If you live in Oakland and are challenged with the rising cost of internet service, there may be a solution.
OAKWIFI is taking steps to close the digital gap through strategic partnerships, community outreach, and by providing access to underserved communities in Oakland.
VaShone Huff, a principal consultant at boutique consulting firm MCH Strategies, was hired by the city to do community outreach for the project. Hoodline spoke with Huff on how reaching out to the community helped drive this campaign.
"OAKWIFI has been around for a while because it’s been used at city locations and city facilities," Huff says. "But now it’s expanding into the arteries and communities as well for broader public use. This initiative OAKWIFI, this phase of it provides free internet access to residents and businesses, and people who love Oakland and come to visit.”
Huff went on to explain, “There are 13 zones that have been identified as the most vulnerable in the City of Oakland. This means food deserts and lack of access to many things. Everything that is the most challenged in the city.”
So, areas that have challenges like access to education, healthcare, adequate transportation, and more, will now have free wi-fi access.
“Where the greatest need is, let's saturate them with the resources,” said Huff, of the city's philosophy.
The process took collaboration across city entities and departments, and a funding opportunited came through the federal Coronavirus Aid, Relief, and Economic Security (CARES) Act.
“The City of Oakland received $36.9 million in CARES Act funding allocated from the State of California.
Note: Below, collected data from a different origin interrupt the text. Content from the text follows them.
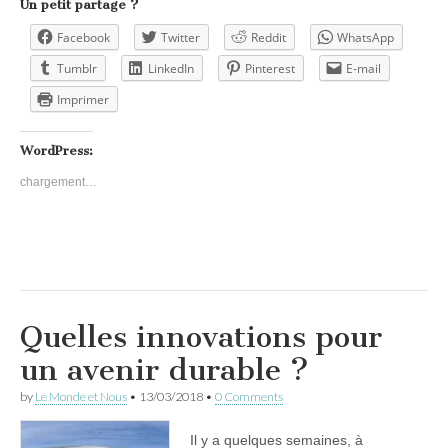
Un petit partage ?
Facebook
Twitter
Reddit
WhatsApp
Tumblr
LinkedIn
Pinterest
E-mail
Imprimer
WordPress:
chargement…
Quelles innovations pour
un avenir durable ?
by
Le Monde et Nous
•
13/03/2018
•
0 Comments
Il y a quelques semaines, à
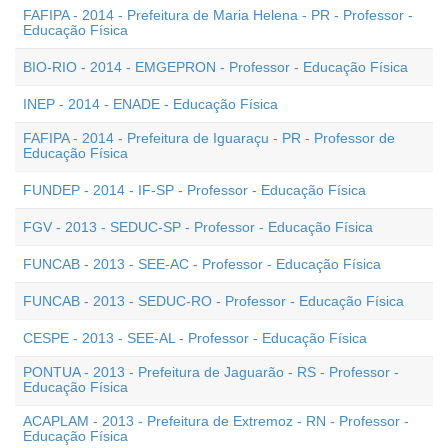
FAFIPA - 2014 - Prefeitura de Maria Helena - PR - Professor -
Educação Física
BIO-RIO - 2014 - EMGEPRON - Professor - Educação Física
INEP - 2014 - ENADE - Educação Física
FAFIPA - 2014 - Prefeitura de Iguaraçu - PR - Professor de
Educação Física
FUNDEP - 2014 - IF-SP - Professor - Educação Física
FGV - 2013 - SEDUC-SP - Professor - Educação Física
FUNCAB - 2013 - SEE-AC - Professor - Educação Física
FUNCAB - 2013 - SEDUC-RO - Professor - Educação Física
CESPE - 2013 - SEE-AL - Professor - Educação Física
PONTUA - 2013 - Prefeitura de Jaguarão - RS - Professor -
Educação Física
ACAPLAM - 2013 - Prefeitura de Extremoz - RN - Professor -
Educação Física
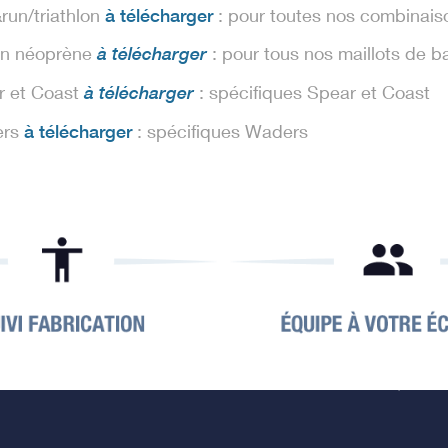
run/triathlon
à télécharger
: pour toutes nos combinaiso
ain néoprène
: pour tous nos maillots de ba
à télécharger
r et Coast
: spécifiques Spear et Coast
à télécharger
ers
à télécharger
: spécifiques Waders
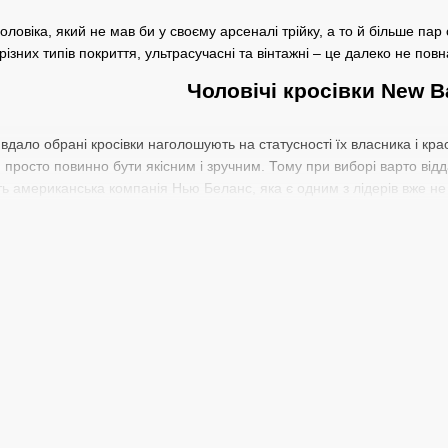
ловіка, який не мав би у своєму арсеналі трійку, а то й більше пар 
я різних типів покриття, ультрасучасні та вінтажні – це далеко не по
Чоловічі кросівки New B
о вдало обрані кросівки наголошують на статусності їх власника і кр
тя просто повинно бути якісним і зручним. Тому при виборі варто від
ь американська компанія Нью Беланс, яка є одним з лідерів вже не о
ехнологічність, зручність, стиль.
осівок бренду є:
йні технології, що значно впливають на якість матеріалу та його зн
стопи, а також її захист. Оригінальна технологія SureLace не дозво
йкращу амортизацію, забезпечуючи при цьому мінімальну вагу.
я супінатора, яка зосереджує опору частини п'яти стопи на трьох то
 розподіляти навантаження.
ду як по довжині стопи, так і у її повноті.
нії зосереджені переважно в Америці та Англії, що дозволяє здійс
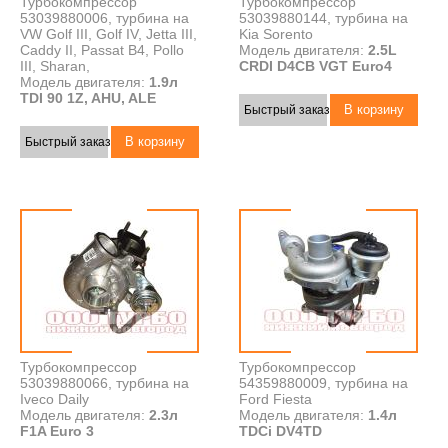
Турбокомпрессор
Турбокомпрессор
53039880006, турбина на
53039880144, турбина на
VW Golf III, Golf IV, Jetta III,
Kia Sorento
Caddy II, Passat B4, Pollo
Модель двигателя:
2.5L
III, Sharan,
CRDI D4CB VGT Euro4
Модель двигателя:
1.9л
TDI 90 1Z, AHU, ALE
Быстрый заказ
Быстрый заказ
Турбокомпрессор
Турбокомпрессор
53039880066, турбина на
54359880009, турбина на
Iveco Daily
Ford Fiesta
Модель двигателя:
2.3л
Модель двигателя:
1.4л
F1A Euro 3
TDCi DV4TD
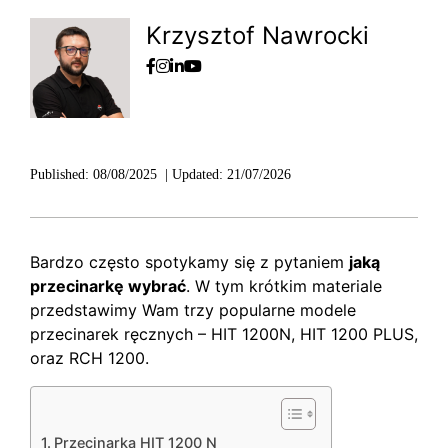
Krzysztof Nawrocki
Published:
08/08/2025
|
Updated:
21/07/2026
Bardzo często spotykamy się z pytaniem
jaką
przecinarkę wybrać
. W tym krótkim materiale
przedstawimy Wam trzy popularne modele
przecinarek ręcznych – HIT 1200N, HIT 1200 PLUS,
oraz RCH 1200.
Przecinarka HIT 1200 N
Funds were used to provide financial and technical assistance to Oaklanders and address the city’s ongoing public health and safety impacts of the COVID-19 pandemic,” says the City of Oakland’s website.
Assistant City Administrator, LaTonda Simmons, along with Andrew Peterson, Chief Information Officer of the city's Information Technology Department, submitted a CARES Act application.
Also, the Oakland City Council last year allocated $7.7 million to expand the OAKWIFI program dramatically.
Peterson provided a look into how the council worked to move the project forward by passing a resolution that allowed key partners to move quickly.
“First we need to recognize that the city council was there last year," Peterson tells Hoodline. "They made it possible really. They know that it was an important need, especially with COVID, to try to provide some level of internet access; when we start to talk about the digital divide and one of the key components of that is access.”
With that in mind, the project moved full speed ahead and all the parts moved like clockwork.
Edelman, a global communications firm, donated $100,000 in marketing services, according to Peterson. They developed all the marketing, social media campaigns, and some of the billboards. Also, the city hired Huff to do community outreach and engagement. Putting together an asset like that, Peterson said is only helpful if people know about it.
Peterson added that OAKWIFI launched before the beginning of the year, but since early January the network has doubled in usage each month.
In March they had over 40,000 unique devices on the network — it's hard to know how many residents that represents because one person can log on with multiple devices, and one family can also share a single device.
Peterson thinks community outreach plays a very important role in promoting something like OAKWIFI. The Oakland A’s participated, the Warriors. and more. Also, the city's television station, KTOP did a great job doing all the editing and getting the word out.
Huff says she toured the city and saw students in cars, laundromats, or other businesses just to get access to wi-fi. With that knowledge, in order to get the word out to the communities in Oakland who lack access to information, the city also placed ads on bus shelters, and placed radio spots on KBLX, IHeart Radio, and more.
Huff lined up heavy hitters in the community, as well, to produce public service announcements. Huff said they now have about 25 PSAs, with Warriors coach Steve Kerr featured among the first to air. The PSAs also feature the voices of students, grandparents, teachers, local business owners, and celebrity names like Dwayne Wiggins, G-Easy, and athletes Marshawn Lynch, Joshua Johnson, and Marcus Peters.
Oakland-based Fam 1st Family Foundation took it a step further, in partnership with Peralta Colleges Foundation, by purchasing 400 computers for local students, and they partnered with OAKWIFI to distribute them. They were able to reach students (K-12) in the Oakland Unified School District as well as charter schools to help them get a computer--for free. Huff also worked with LaNiece Jones, Executive Director, Peralta Colleges Foundation and they were able to give computers to college and university students.
"Internet access is only helpful if you have a device," Huff said.
Just who can get access to the OAKWIFI? According to the City of Oakland’s website, "94,000 residents in Oakland currently don't have access to the internet. OAKWIFI is an initiative that provides free internet access for students, seniors, job seekers, small businesses, the underserved, and unconnected.”
With that in mind, check the City of Oakland website to see if your area is covered. If so, take steps to get connected. OAKWIKI is saving thousands of residents money and helping to affect their bottom line by making everything more accessible to Oaklanders.